Bitter Seeds by Ian Tregillis

April 2010
ISBN 978-0-76531-250-2
352 Pages
Author Web site:


World War II is one of the most widely used historical periods in any genre, including Science Fiction.  Ian Tregillis, a veteran short story writer, uses this setting to depict a familiar war fought with arcane weaponry and soldiers.  The Nazis have bred, for all intents and purposes, supervillains similar to the Fantastic Four, the X-Men or even the Justice League.  These superpowered beings are fully under the control of the Nazis and specifically Herr Doktor von Westarp, the man who used his twisted science to genetically engineer these super soldiers.  The English have, through knowledge and lore passed down over several generations, access t o the Eidolons, beings outside of time and space which essentially grant the allies the power of dark magic. 

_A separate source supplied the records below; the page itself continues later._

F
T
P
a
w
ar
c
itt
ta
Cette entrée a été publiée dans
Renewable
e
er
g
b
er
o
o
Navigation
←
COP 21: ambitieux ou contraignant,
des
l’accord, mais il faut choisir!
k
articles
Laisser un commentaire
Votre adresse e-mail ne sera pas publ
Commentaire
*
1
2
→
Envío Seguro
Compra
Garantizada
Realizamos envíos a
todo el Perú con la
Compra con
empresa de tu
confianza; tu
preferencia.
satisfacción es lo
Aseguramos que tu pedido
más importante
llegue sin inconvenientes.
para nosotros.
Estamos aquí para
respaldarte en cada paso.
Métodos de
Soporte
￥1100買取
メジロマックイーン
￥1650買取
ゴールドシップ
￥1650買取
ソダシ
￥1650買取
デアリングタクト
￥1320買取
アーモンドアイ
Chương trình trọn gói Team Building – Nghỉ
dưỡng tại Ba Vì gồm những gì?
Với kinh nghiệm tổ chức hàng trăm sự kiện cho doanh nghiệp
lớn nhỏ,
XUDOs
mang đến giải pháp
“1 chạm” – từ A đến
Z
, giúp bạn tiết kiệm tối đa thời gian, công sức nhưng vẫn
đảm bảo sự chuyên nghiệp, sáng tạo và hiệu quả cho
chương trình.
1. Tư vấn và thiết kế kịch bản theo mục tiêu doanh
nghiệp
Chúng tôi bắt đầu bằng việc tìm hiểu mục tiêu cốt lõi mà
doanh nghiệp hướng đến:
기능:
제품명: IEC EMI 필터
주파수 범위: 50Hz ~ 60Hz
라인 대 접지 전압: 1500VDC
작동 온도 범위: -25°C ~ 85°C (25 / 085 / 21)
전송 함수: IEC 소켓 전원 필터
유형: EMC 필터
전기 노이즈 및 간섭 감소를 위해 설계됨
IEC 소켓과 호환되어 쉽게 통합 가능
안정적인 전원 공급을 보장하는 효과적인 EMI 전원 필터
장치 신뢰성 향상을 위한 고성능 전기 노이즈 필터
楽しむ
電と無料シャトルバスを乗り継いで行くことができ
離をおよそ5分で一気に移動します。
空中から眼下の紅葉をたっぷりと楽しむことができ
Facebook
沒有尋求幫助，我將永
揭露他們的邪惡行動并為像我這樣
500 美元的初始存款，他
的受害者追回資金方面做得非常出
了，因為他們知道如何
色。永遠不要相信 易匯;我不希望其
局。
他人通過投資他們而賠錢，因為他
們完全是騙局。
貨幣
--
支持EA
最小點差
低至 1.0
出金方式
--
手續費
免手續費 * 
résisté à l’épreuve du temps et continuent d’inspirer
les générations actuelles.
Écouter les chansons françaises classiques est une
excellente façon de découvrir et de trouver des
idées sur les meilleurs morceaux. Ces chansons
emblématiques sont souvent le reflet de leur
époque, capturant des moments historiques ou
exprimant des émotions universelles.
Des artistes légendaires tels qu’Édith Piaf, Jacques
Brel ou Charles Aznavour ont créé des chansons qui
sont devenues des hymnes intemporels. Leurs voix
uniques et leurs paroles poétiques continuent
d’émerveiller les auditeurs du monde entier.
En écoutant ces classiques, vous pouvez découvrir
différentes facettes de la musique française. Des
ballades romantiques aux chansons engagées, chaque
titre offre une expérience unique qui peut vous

Our point characters on the English side are Will and Marsh, two spies who travel through the mainland to gather intelligence on their enemies.  When a strange girl with tubes ticking out of her head is noticed, the action stakes are raised. 

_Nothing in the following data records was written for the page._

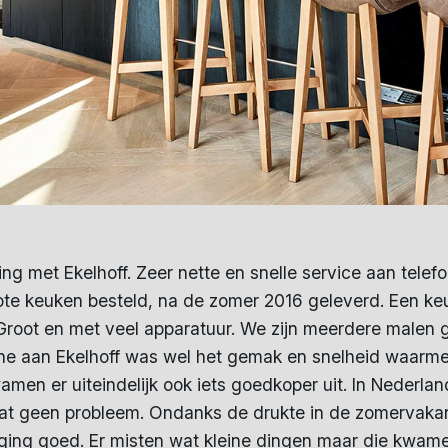
g met Ekelhoff. Zeer nette en snelle service aan telefo
ote keuken besteld, na de zomer 2016 geleverd. Een keuk
Groot en met veel apparatuur. We zijn meerdere malen g
ijne aan Ekelhoff was wel het gemak en snelheid waarm
en er uiteindelijk ook iets goedkoper uit. In Nederlan
dat geen probleem. Ondanks de drukte in de zomervaka
g ging goed. Er misten wat kleine dingen maar die kwam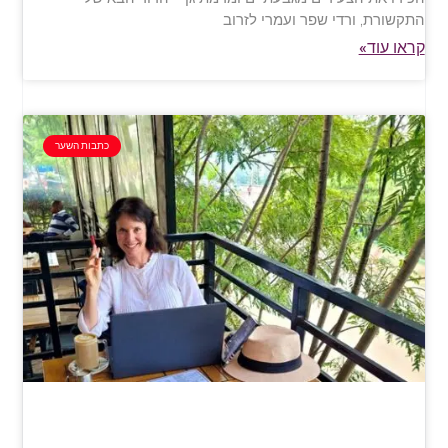
התקשורת, ורדי שפר ועמרי לזרוב
קראו עוד»
כתבות השער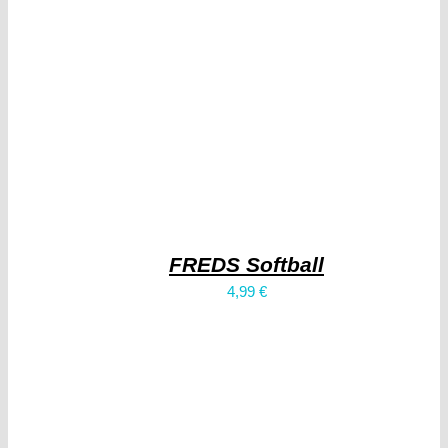
FREDS Softball
4,99
€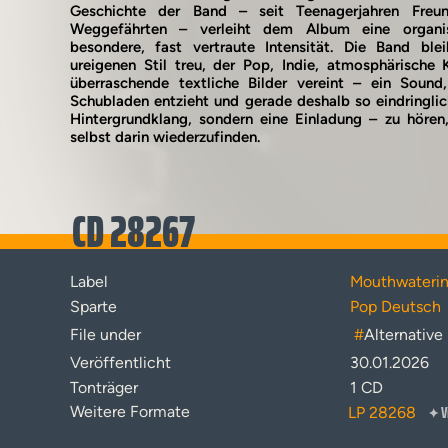
Geschichte der Band – seit Teenagerjahren Freu
Weggefährten – verleiht dem Album eine organi
besondere, fast vertraute Intensität. Die Band ble
ureigenen Stil treu, der Pop, Indie, atmosphärische
überraschende textliche Bilder vereint – ein Sound,
Schubladen entzieht und gerade deshalb so eindringlich
Hintergrundklang, sondern eine Einladung – zu hören
selbst darin wiederzufinden.
CD 28267
Label
Mouthwaterin
Sparte
Pop Deutsch
File under
#
Alternative
Veröffentlicht
30.01.2026
Tonträger
1 CD
V
Weitere Formate
LP 28268
✦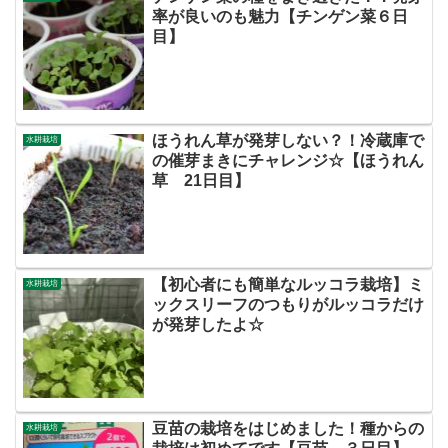
率が良いのも魅力【チンゲン菜６日
目】
ほうれん草が発芽しない？！冷蔵庫で
水耕栽培
の催芽まきにチャレンジ☆【ほうれん
草 21日目】
【初心者にも簡単なルッコラ栽培】ミ
水耕栽培
ックスリーフのつもりがルッコラだけ
が発芽したよ☆
豆苗の栽培をはじめました！種からの
水耕栽培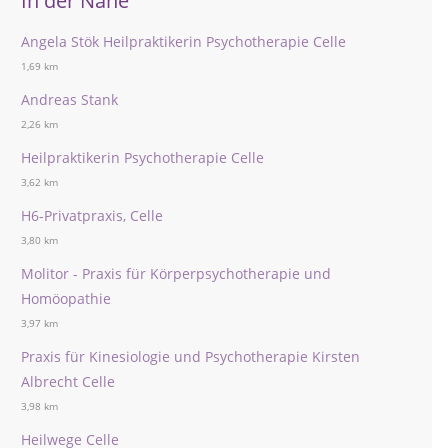
In der Nähe
Angela Stök Heilpraktikerin Psychotherapie Celle
1,69 km
Andreas Stank
2,26 km
Heilpraktikerin Psychotherapie Celle
3,62 km
H6-Privatpraxis, Celle
3,80 km
Molitor - Praxis für Körperpsychotherapie und
Homöopathie
3,97 km
Praxis für Kinesiologie und Psychotherapie Kirsten
Albrecht Celle
3,98 km
Heilwege Celle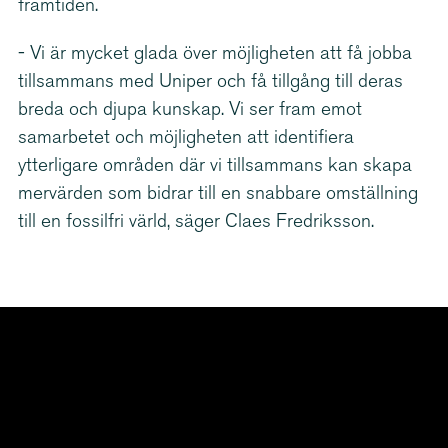
framtiden.
- Vi är mycket glada över möjligheten att få jobba
tillsammans med Uniper och få tillgång till deras
breda och djupa kunskap. Vi ser fram emot
samarbetet och möjligheten att identifiera
ytterligare områden där vi tillsammans kan skapa
mervärden som bidrar till en snabbare omställning
till en fossilfri värld, säger Claes Fredriksson.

On the Nazi side, and Tregillis deserves much credit for this, is the sympathetic character of Klaus – a young man granted the power to phase through solid substances.  Klaus is a naïve young man whose greatest concern is for his sister Gretel, whose power is to see the future.  Not only does Tregillis lend a great deal of sympathy to these two characters, the Nazis don’t come across as the purely evil cardboard cut outs they’ve been portrayed as throughout much of 20th/21st Century Fiction.  Perhaps this is because the means of weaponry employed by the British have just as dire connotations upon their use – that is, a heavy price is exacted when dealing with the Eidolons.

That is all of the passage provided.